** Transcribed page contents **

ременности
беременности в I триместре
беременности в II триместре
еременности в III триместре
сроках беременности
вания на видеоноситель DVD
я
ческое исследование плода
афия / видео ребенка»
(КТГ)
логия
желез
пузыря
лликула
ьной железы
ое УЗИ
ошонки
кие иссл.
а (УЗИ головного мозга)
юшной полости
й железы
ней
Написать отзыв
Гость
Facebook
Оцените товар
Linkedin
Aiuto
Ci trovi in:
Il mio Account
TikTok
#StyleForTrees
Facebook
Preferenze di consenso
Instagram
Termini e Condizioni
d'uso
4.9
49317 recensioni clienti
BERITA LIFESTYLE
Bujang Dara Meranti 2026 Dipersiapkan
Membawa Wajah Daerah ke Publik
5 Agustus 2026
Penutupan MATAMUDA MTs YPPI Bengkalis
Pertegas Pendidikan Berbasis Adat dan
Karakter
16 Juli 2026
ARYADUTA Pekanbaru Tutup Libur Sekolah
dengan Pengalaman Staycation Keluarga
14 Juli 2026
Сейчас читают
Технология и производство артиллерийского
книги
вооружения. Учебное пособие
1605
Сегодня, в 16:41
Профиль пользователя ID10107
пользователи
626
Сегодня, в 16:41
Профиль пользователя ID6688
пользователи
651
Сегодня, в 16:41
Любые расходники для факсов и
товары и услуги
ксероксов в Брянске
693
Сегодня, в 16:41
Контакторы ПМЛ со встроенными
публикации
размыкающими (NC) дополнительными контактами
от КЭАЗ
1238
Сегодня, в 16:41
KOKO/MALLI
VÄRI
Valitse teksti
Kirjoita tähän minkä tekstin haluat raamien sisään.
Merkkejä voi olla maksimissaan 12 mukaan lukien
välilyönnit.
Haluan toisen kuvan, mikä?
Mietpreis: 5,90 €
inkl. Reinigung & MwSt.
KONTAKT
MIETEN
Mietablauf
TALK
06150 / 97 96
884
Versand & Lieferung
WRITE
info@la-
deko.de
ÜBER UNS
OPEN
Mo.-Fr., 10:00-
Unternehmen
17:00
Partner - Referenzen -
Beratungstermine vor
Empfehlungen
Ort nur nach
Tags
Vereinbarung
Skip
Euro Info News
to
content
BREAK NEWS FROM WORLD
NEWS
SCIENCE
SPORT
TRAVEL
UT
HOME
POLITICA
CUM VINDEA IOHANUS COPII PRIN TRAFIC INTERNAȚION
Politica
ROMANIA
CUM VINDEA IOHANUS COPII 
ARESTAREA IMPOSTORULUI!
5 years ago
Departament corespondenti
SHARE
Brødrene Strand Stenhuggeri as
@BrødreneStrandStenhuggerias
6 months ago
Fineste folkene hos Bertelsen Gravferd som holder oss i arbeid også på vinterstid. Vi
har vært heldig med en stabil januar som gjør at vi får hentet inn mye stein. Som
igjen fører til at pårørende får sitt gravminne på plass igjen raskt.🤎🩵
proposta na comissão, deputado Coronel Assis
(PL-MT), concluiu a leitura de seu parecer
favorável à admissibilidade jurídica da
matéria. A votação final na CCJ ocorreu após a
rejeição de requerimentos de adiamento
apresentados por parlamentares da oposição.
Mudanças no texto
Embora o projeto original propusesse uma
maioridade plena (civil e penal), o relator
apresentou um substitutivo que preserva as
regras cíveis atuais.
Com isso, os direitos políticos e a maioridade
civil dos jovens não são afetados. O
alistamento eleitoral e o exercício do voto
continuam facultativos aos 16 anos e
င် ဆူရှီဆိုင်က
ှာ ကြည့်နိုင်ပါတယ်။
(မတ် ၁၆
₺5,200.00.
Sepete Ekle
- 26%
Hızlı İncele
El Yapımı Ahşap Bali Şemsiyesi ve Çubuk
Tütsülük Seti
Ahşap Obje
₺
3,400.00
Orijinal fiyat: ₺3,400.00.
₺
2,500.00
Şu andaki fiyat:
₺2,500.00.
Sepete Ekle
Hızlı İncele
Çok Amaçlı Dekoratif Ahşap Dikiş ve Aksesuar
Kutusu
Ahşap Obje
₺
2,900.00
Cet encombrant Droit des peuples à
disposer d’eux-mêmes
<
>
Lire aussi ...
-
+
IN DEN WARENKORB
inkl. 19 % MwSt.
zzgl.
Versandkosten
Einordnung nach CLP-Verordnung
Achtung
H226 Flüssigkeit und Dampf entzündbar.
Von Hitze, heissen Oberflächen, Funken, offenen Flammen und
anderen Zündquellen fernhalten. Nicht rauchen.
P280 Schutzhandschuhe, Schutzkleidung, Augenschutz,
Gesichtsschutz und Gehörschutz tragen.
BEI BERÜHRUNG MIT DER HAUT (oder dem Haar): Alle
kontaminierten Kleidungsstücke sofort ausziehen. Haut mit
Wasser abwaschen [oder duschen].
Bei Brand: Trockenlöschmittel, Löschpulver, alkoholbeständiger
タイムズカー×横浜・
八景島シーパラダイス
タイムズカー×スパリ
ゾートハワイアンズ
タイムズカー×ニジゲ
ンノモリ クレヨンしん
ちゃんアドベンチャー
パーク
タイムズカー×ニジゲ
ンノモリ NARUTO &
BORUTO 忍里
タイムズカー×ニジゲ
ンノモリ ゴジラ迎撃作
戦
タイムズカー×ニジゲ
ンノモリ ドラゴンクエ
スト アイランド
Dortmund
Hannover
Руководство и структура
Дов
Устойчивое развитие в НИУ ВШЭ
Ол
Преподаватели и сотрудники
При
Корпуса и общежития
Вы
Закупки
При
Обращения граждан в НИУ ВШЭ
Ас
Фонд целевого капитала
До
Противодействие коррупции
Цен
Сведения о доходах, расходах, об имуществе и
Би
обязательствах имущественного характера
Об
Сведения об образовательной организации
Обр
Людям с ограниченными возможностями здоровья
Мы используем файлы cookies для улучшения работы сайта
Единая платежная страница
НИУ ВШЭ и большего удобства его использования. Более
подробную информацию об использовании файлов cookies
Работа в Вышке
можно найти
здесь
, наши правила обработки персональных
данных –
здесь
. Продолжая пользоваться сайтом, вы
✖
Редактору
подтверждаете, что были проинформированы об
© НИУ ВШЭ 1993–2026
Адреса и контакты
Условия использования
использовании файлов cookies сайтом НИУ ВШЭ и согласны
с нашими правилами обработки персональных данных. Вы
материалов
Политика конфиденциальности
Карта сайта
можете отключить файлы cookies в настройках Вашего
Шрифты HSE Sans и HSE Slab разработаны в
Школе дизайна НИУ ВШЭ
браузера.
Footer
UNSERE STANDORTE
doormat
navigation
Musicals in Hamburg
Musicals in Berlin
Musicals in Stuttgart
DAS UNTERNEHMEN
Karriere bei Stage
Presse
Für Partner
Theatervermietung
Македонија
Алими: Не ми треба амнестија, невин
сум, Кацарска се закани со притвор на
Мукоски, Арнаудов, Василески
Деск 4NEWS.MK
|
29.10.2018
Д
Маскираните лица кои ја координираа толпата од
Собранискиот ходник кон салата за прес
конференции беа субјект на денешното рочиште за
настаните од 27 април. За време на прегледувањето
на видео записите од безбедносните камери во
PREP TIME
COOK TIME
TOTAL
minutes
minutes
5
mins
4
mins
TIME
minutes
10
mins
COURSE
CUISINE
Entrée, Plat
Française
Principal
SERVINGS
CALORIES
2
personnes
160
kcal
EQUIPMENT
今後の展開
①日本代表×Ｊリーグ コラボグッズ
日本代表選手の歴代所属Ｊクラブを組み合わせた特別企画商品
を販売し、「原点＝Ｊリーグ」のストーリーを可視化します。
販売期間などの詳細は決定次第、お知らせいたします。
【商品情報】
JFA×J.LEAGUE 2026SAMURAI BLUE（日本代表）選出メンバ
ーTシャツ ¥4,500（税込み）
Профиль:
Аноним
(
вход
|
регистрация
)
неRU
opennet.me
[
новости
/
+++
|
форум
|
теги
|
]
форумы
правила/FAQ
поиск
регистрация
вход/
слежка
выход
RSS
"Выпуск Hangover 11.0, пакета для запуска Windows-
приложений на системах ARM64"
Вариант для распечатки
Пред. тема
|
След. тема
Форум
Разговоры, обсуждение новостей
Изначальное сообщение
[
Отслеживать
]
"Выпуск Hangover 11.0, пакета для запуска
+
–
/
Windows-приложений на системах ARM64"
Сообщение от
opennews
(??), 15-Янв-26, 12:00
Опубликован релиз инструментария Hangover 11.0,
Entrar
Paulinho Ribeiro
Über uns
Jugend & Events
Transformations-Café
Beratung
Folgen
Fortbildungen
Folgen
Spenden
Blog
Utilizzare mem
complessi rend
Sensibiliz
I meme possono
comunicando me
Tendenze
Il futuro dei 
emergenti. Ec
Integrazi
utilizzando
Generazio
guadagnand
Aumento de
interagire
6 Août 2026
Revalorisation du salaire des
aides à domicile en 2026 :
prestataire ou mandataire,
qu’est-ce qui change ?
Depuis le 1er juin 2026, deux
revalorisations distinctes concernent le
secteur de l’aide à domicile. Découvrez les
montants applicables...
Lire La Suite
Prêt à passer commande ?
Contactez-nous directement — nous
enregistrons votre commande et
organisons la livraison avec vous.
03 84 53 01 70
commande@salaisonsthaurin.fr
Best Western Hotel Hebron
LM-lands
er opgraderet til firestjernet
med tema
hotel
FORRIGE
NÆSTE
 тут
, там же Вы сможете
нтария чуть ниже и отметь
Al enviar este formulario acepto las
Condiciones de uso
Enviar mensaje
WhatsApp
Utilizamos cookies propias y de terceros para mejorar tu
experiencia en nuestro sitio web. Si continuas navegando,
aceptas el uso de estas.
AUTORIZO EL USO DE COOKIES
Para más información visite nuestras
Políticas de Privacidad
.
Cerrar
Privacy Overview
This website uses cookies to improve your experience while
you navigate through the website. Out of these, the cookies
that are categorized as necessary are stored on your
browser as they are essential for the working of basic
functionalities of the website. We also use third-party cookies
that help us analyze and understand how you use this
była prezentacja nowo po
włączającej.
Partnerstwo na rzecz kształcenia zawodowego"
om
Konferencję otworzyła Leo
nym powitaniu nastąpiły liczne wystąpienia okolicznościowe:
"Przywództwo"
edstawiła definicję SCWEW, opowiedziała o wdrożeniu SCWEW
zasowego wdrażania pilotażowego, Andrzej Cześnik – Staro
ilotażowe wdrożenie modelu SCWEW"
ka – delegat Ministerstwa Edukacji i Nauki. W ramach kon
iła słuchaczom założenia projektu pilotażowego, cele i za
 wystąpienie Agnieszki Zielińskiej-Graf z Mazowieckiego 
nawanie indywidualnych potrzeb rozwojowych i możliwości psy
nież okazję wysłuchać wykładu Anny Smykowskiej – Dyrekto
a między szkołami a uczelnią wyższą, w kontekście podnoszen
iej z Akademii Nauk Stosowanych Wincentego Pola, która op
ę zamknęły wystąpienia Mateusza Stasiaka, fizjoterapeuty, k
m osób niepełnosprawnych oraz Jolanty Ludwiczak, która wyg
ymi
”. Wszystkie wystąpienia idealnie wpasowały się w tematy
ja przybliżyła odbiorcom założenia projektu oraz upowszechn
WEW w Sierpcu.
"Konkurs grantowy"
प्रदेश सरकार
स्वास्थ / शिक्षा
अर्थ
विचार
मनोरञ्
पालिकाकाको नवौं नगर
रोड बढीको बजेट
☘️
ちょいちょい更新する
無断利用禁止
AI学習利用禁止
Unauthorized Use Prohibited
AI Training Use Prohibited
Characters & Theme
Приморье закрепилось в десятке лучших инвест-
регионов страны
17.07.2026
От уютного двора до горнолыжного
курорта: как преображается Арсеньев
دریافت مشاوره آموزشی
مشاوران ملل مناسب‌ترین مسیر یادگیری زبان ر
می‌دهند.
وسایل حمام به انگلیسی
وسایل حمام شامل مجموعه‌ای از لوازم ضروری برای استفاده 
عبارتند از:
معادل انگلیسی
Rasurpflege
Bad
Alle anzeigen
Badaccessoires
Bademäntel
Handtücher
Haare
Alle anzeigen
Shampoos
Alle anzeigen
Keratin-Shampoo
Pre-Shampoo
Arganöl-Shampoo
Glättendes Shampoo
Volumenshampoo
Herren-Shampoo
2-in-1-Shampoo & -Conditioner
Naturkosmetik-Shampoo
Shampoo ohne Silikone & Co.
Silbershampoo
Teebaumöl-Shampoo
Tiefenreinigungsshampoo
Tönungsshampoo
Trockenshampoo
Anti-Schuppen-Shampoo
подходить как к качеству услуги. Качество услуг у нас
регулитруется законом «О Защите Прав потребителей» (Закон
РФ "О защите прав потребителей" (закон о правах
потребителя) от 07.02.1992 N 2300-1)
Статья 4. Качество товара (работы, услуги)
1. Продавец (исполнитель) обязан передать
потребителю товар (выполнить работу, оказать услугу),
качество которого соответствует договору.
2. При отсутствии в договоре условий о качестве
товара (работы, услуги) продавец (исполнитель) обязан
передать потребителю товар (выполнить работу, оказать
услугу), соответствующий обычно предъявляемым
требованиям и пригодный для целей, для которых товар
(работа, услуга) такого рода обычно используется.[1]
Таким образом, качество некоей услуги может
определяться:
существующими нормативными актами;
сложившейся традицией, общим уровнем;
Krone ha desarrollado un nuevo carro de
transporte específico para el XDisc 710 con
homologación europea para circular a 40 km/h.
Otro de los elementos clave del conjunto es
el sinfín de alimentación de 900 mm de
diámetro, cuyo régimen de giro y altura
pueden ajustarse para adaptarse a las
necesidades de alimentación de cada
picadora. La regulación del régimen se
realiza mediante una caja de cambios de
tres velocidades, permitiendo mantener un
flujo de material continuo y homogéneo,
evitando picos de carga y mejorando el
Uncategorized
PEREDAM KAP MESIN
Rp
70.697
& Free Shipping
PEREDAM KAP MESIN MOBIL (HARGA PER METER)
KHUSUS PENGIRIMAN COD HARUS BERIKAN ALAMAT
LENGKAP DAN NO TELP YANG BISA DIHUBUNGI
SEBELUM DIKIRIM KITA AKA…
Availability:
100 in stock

** Task item **
Tell how many lines in the data above hold "триместре". Nothing but the number.

** Answer area **
3